# EXERCISE:
Your answer should be only the lines below from the one with "igualmente tempo offline com eles." to the one with "fazer os trabalhos de casa.", repeated exactly, ends included.
- - -
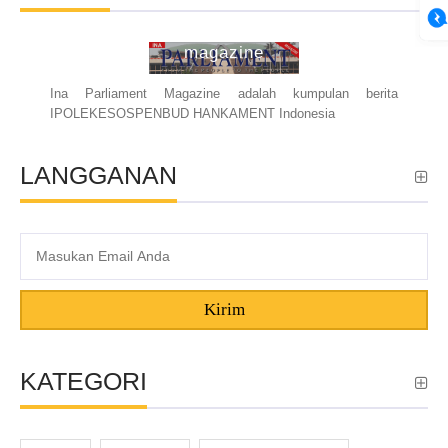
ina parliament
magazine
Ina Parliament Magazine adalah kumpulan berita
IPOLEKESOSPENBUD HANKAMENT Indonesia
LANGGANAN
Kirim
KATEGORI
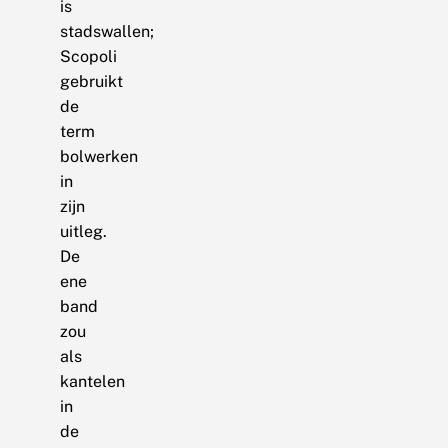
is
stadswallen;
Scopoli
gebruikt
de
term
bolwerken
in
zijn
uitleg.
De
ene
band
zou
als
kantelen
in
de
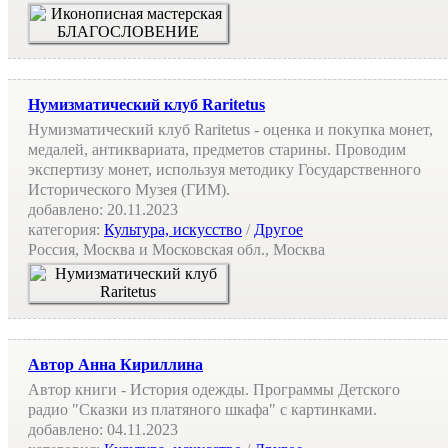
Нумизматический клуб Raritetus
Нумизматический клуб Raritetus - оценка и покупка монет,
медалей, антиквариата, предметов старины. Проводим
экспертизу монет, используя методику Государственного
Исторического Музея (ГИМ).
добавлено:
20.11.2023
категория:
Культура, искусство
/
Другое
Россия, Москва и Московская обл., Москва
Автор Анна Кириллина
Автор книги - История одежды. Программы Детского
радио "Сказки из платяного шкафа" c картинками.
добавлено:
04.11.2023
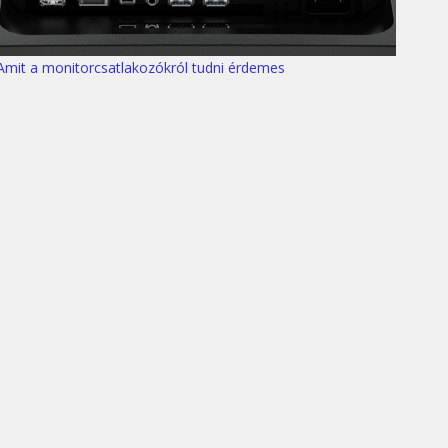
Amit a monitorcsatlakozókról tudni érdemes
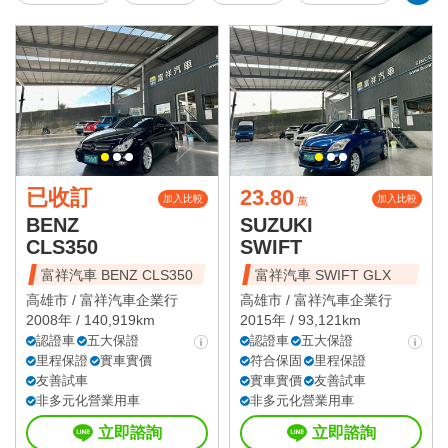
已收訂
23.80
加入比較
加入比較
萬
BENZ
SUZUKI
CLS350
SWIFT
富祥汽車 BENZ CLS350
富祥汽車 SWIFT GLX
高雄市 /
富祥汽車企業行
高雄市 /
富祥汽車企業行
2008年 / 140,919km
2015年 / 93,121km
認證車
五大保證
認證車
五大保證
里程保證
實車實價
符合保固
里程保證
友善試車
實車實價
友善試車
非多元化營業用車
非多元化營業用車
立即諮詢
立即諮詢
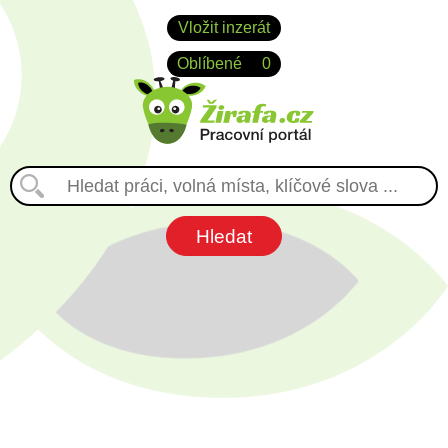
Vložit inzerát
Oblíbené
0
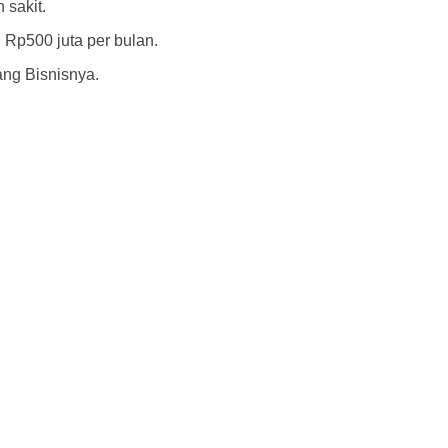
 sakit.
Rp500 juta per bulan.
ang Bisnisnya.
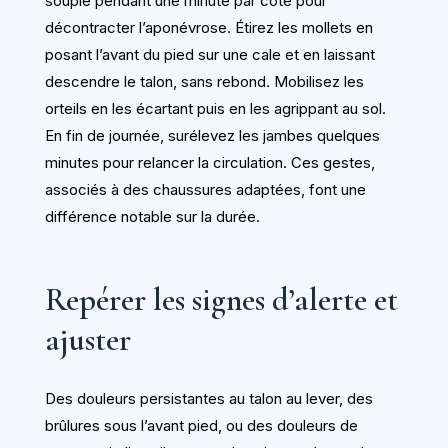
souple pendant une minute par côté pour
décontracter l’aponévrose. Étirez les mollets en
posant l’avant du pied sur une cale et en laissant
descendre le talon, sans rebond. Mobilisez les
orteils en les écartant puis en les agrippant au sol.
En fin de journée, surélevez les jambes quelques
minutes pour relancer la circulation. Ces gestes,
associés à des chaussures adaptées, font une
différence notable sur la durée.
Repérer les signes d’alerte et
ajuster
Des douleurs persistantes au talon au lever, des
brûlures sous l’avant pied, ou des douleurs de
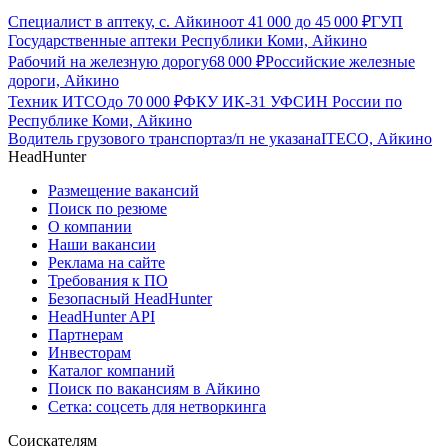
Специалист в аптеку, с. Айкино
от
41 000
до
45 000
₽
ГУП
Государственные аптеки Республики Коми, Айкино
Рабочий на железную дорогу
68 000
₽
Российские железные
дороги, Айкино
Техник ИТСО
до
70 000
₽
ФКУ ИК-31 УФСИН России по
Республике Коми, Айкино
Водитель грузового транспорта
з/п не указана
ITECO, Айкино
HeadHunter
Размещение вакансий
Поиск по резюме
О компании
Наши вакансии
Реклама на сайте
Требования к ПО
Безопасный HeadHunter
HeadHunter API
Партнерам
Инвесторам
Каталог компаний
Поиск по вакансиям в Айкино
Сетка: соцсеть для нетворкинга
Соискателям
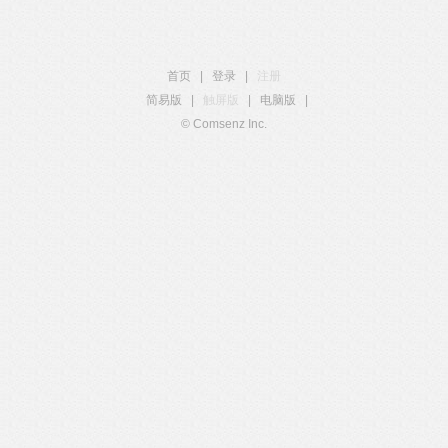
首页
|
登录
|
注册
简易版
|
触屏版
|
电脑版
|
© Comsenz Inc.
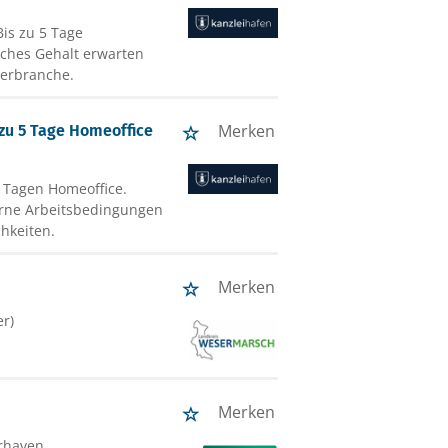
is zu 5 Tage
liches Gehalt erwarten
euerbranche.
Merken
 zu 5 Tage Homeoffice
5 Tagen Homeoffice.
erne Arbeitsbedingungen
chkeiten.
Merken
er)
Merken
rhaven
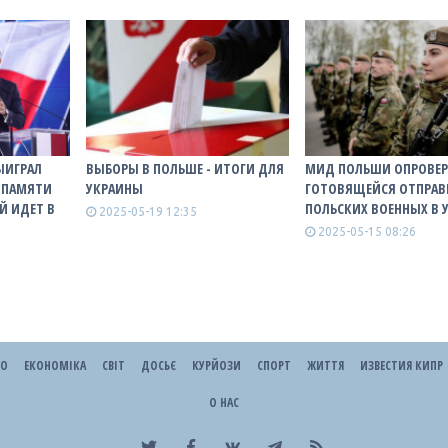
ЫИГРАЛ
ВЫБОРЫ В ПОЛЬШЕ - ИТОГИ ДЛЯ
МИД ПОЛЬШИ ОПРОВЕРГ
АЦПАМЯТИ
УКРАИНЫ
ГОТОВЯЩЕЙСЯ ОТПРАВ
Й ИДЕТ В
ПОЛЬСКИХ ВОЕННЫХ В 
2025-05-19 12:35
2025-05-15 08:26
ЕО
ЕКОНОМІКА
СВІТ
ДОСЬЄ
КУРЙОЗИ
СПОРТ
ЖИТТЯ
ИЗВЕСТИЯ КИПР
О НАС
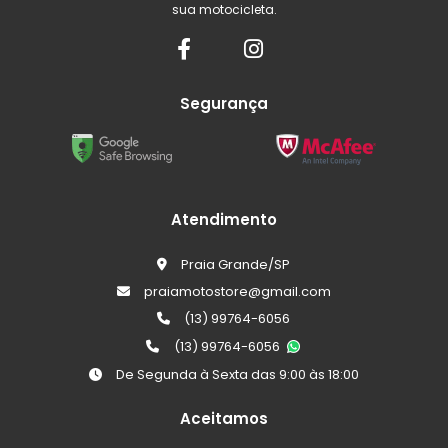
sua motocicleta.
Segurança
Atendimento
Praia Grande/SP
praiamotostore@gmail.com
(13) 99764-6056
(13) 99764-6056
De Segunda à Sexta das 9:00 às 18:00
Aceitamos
- - -
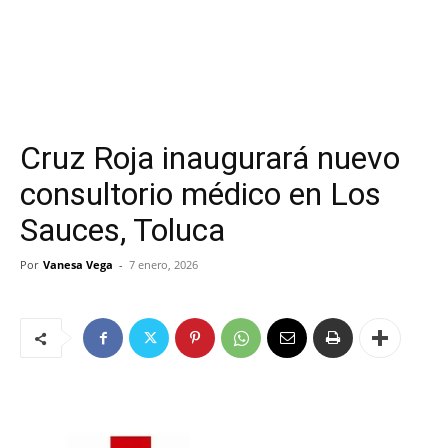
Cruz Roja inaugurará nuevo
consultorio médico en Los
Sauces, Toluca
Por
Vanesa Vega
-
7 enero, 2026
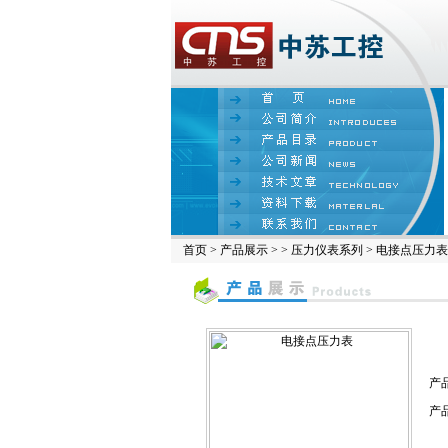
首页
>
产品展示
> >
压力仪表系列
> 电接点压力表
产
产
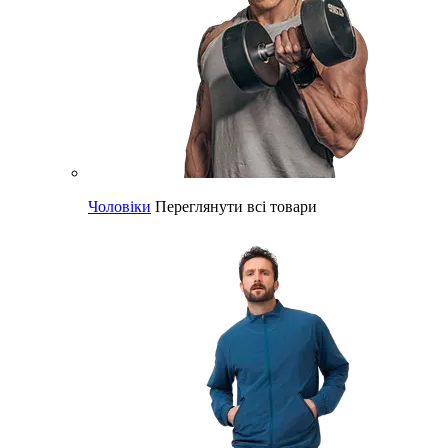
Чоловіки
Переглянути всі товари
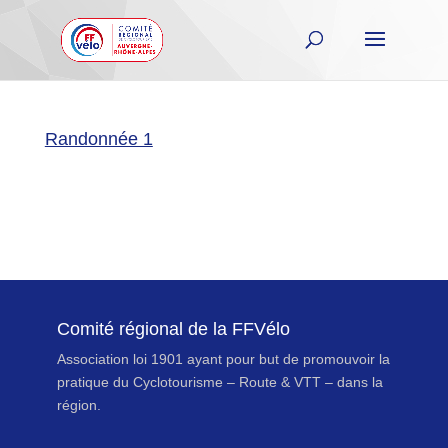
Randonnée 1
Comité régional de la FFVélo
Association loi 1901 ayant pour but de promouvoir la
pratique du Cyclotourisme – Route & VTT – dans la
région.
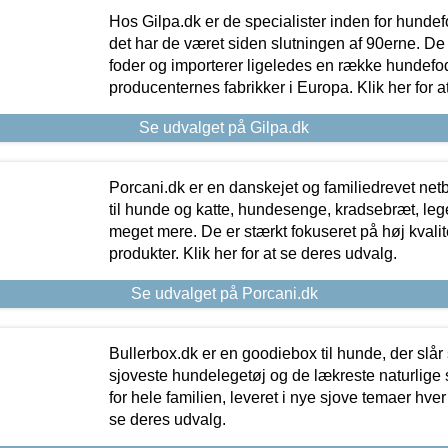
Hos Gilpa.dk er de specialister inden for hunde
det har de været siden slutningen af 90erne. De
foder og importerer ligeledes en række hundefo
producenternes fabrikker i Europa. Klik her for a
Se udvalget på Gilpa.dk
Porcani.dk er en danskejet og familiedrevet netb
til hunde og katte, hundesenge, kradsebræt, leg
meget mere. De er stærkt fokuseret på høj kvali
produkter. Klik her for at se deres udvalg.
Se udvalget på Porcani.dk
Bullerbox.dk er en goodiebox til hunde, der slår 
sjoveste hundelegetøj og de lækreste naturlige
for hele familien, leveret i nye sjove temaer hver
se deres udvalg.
- - -
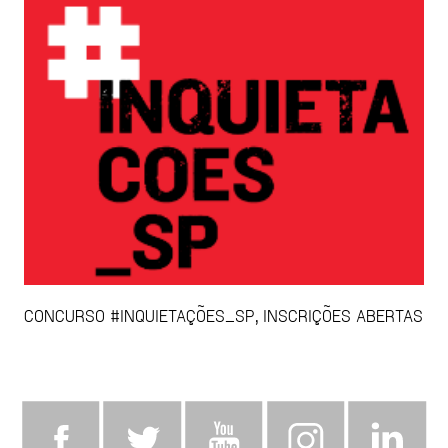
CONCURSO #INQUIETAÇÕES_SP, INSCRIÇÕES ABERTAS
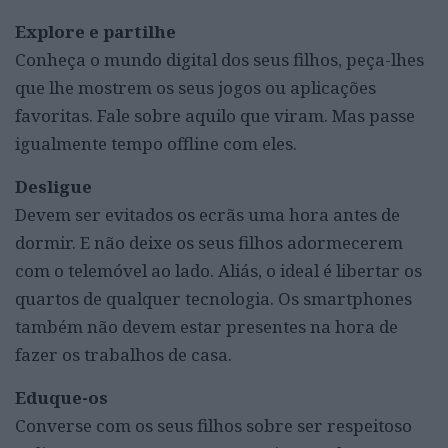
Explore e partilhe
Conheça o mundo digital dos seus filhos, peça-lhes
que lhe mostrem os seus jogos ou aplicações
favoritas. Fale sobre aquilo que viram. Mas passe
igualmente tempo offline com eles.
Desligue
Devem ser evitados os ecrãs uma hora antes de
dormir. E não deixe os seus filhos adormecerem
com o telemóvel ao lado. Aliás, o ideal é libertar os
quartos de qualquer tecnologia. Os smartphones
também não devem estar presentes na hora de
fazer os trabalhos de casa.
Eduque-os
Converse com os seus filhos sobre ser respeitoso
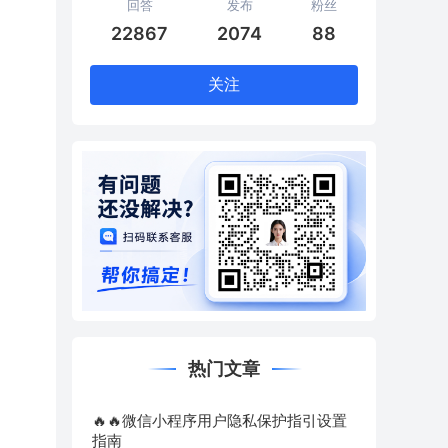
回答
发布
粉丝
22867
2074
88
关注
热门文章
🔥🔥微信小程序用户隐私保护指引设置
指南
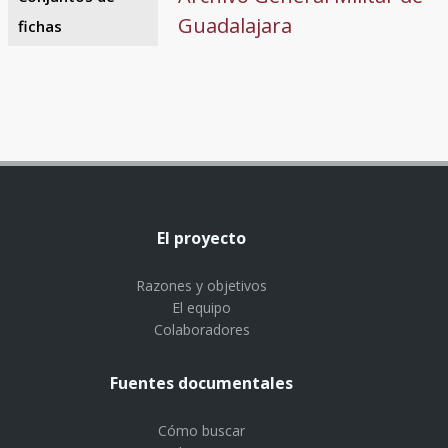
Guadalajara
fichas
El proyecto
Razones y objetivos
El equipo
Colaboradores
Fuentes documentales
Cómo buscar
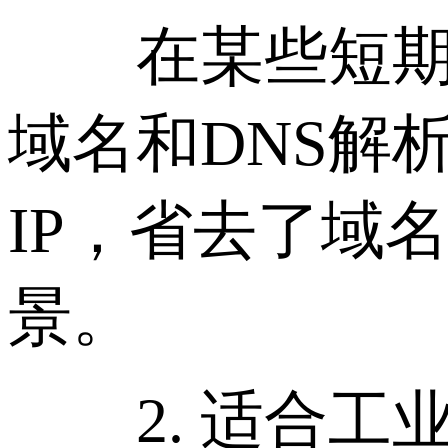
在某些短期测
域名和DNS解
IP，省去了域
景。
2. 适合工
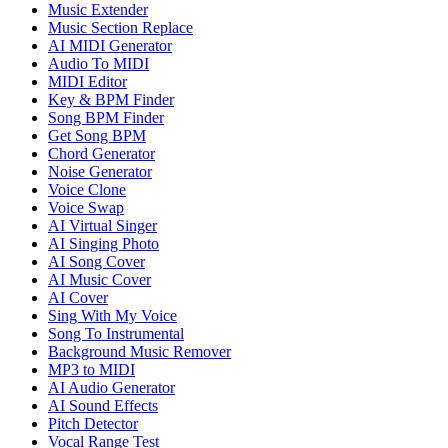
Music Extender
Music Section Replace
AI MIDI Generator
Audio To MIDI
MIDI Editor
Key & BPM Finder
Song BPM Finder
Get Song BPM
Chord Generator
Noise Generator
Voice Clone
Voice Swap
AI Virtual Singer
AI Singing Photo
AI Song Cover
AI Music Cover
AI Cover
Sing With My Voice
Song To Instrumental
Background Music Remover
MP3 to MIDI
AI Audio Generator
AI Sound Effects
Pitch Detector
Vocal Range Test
- - -
# REPLY:
igualmente tempo offline com eles.
Desligue
Devem ser evitados os ecrãs uma hora antes de
dormir. E não deixe os seus filhos adormecerem
com o telemóvel ao lado. Aliás, o ideal é libertar os
quartos de qualquer tecnologia. Os smartphones
também não devem estar presentes na hora de
fazer os trabalhos de casa.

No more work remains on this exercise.